[<prev] [next>] [<thread-prev] [day] [month] [year] [list]
Message-ID: <df434f80-adb1-46b4-9502-f39b089ee4a3@kernel.dk>
Date: Tue, 27 Feb 2024 05:53:38 -0700
From: Jens Axboe <axboe@...nel.dk>
To: Christian Loehle <christian.loehle@....com>,
LKML <linux-kernel@...r.kernel.org>, Peter Zijlstra <peterz@...radead.org>,
Ingo Molnar <mingo@...hat.com>
Subject: Re: [PATCH] sched/core: split iowait state into two states
On 2/27/24 3:50 AM, Christian Loehle wrote:
> Hi Jens,
>
> On 26/02/2024 16:15, Jens Axboe wrote:
>> iowait is a bogus metric, but it's helpful in the sense that it allows
>> short waits to not enter sleep states that have a higher exit latency
>> than we would've picked for iowait'ing tasks. However, it's harmless in
>> that lots of applications and monitoring assumes that iowait is busy
>> time, or otherwise use it as a health metric.

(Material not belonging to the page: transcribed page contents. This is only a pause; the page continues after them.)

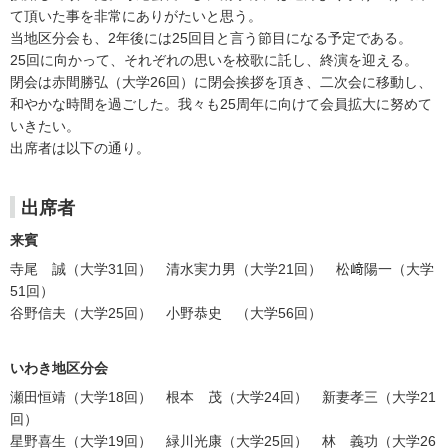
て頂いた事を非常にありがたいと思う。
当地区分会も、2年後には25回目と言う節目になる予定である。
25回に向かって、それぞれの思いを校歌に託し、終演を迎える。
閉会は赤間勝弘（大学26回）に閉会挨拶を頂き、二次会に移動し、
和やかな時間を過ごした。我々も25周年に向けて会員拡大に努めて
いきたい。
出席者は以下の通り。
出席者
来賓
寺尾 誠（大学31回） 清水実力男（大学21回） 松﨑陽一（大学
51回）
谷野信夫（大学25回） 小野恭史 （大学56回）
いわき地区分会
瀬田恒靖（大学18回） 根本 茂（大学24回） 新妻孝三（大学21
回）
星野喜生（大学19回） 緑川光康（大学25回） 林 義功（大学26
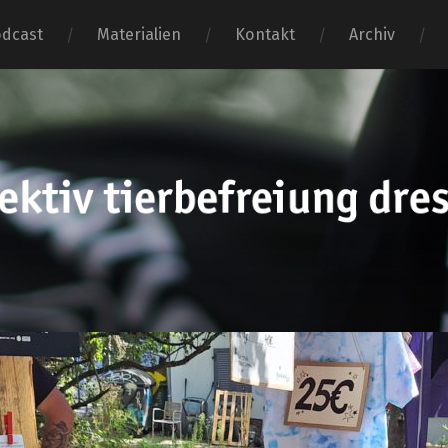
dcast
Materialien
Kontakt
Archiv
tierbefr
dresden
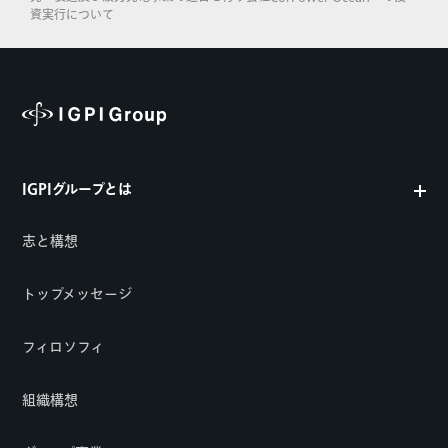
資実行について
IGPIグループとは
志と構想
トップメッセージ
フィロソフィ
組織構想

Particularly for async
>> IO it's entirely nonsensical.>
>> Split the iowait part into two parts - one that tracks whether we need
>> boosting for short waits, and one that says we need to account the task
>> as such. ->in_iowait_acct nests inside of ->in_iowait, both for
>> efficiency reasons, but also so that the relationship between the two
>> is clear. A waiter may set ->in_wait alone and not care about the
>> accounting>
>> Existing users of nr_iowait() for accounting purposes are switched to
>> use nr_iowait_acct(), which leaves the governor using nr_iowait() as it
>> only cares about iowaiters, not the accounting side.
>>
>> io_schedule_prepare() and io_schedule_finish() are changed to return
>> a simple mask of two state bits, as we now have more than one state to
>> manage. Outside of that, no further changes are needed to suppor this
>> generically.
>> [snip]
>
> Actually there are probably three uses of the in_iowait flag
> 1. The (original) accounting use
> 2. The sleep state heuristic based on nr_iowaiters in cpuidle/governors/menu.c
> 3. The CPU frequency boost when in_iowait tasks wake up implemented in both
> intel_pstate.c and cpufreq_schedutil.c cpufreq governors.
>
> 2 & 3 have just been piggybacked onto 1 because they work somewhat, but as
> your patch also shows they really don't.

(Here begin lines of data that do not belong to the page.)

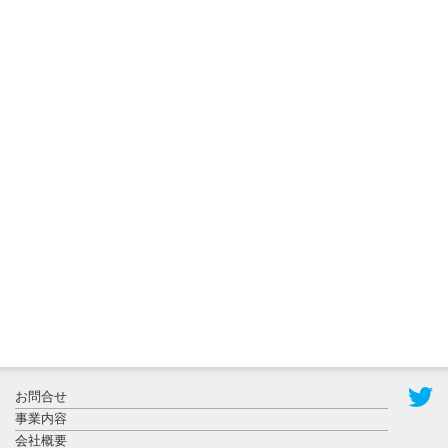
2026年7月31
日更新
登録有形文
化財となっ
た東北大植
物園八...
2026年7月29
日更新
県警等と大
規模災害時
お問合せ
連携協定を
事業内容
締結し...
会社概要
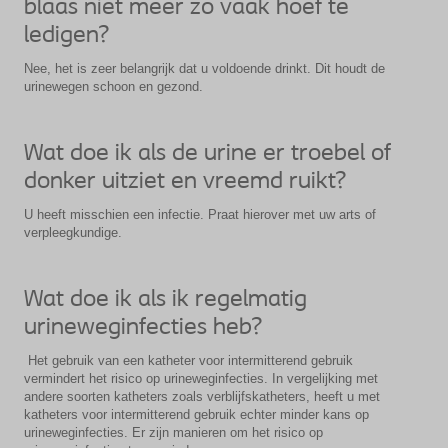
blaas niet meer zo vaak hoef te
ledigen?
Nee, het is zeer belangrijk dat u voldoende drinkt. Dit houdt de
urinewegen schoon en gezond.
Wat doe ik als de urine er troebel of
donker uitziet en vreemd ruikt?
U heeft misschien een infectie. Praat hierover met uw arts of
verpleegkundige.
Wat doe ik als ik regelmatig
urineweginfecties heb?
Het gebruik van een katheter voor intermitterend gebruik
vermindert het risico op urineweginfecties. In vergelijking met
andere soorten katheters zoals verblijfskatheters, heeft u met
katheters voor intermitterend gebruik echter minder kans op
urineweginfecties. Er zijn manieren om het risico op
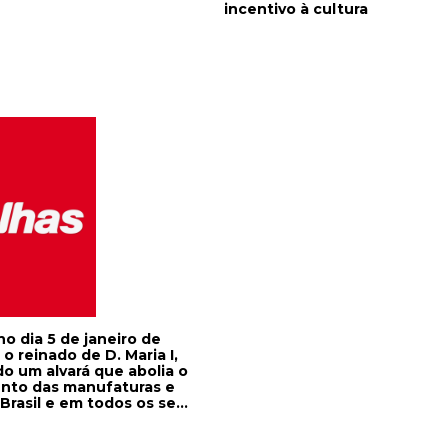
incentivo à cultura
no dia 5 de janeiro de
o reinado de D. Maria I,
o um alvará que abolia o
nto das manufaturas e
 Brasil e em todos os seus
ramarinos. De acordo com
oibição foi necessária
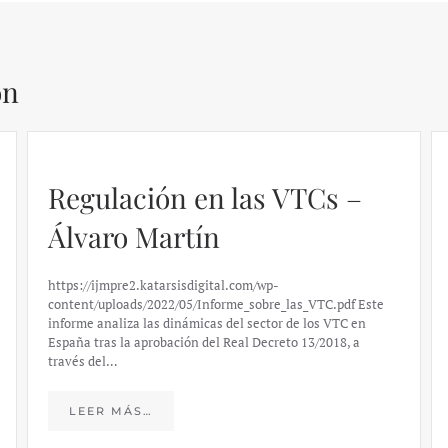
ón
Regulación en las VTCs –
Álvaro Martín
https://ijmpre2.katarsisdigital.com/wp-
content/uploads/2022/05/Informe_sobre_las_VTC.pdf Este
informe analiza las dinámicas del sector de los VTC en
España tras la aprobación del Real Decreto 13/2018, a
través del…
LEER MÁS…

Right, I did collapse 2 & 3 into cpufreq related sleep/wakeup latencies.
> I have been working on a hopefully better approach for 3., I'll use
> your patch as a chance to reintroduce the problem. I was going to ask
> for your thoughts on the patch anyway.
>
> The piggybacking of 2 and 3 have (IMHO) more dire consequences than
> just the fact that you have to accept being accounted for as busy
> (until now) if you wanted to make use of 2 and 3.
>
> I assume the intention of your patch is to remove this link for the
> io_uring case in particular, given that AFAICT it's the only occurence
> actually affected by your patch (sets in_iowait directly and not the
> helper functions which will set both in_iowait and in_iowait_acct).
Right. It doesn't matter too much for storage as people kind of expect
iowait on that side, but for high frequency network IO (or just
networked IO in general), adding iowait to the mix tends to confuse
application owners. And since stat is mostly garbage anyway, I can
either spend time arguing with people that it's a useless metric, or I
can do something about it and just eliminate it on my side for good.
BTW, reading your email you seem to equate io_uring with storage, this
is very much not the case. Just wanted to clarify that this is in no way
storage specific.
> I think that is the right direction, but if we touch this stuff, can
> we also consider reworking it entirely? Let's take io_uring as an
> example, not because it's the worst, but because it's overhead is so
> low it shows the biggest problem (or room for improvement).
Sure, I have no objections to that, though I do want to fix the
immediate problem of just getting rid of iowait accounting. As I don't
think the next step is immediately obvious, I'd prefer if we can at
least fix the immediate issue and defer a rework to a step 2.
> The iowait boosting of the CPU frequency will currently lead to e.g.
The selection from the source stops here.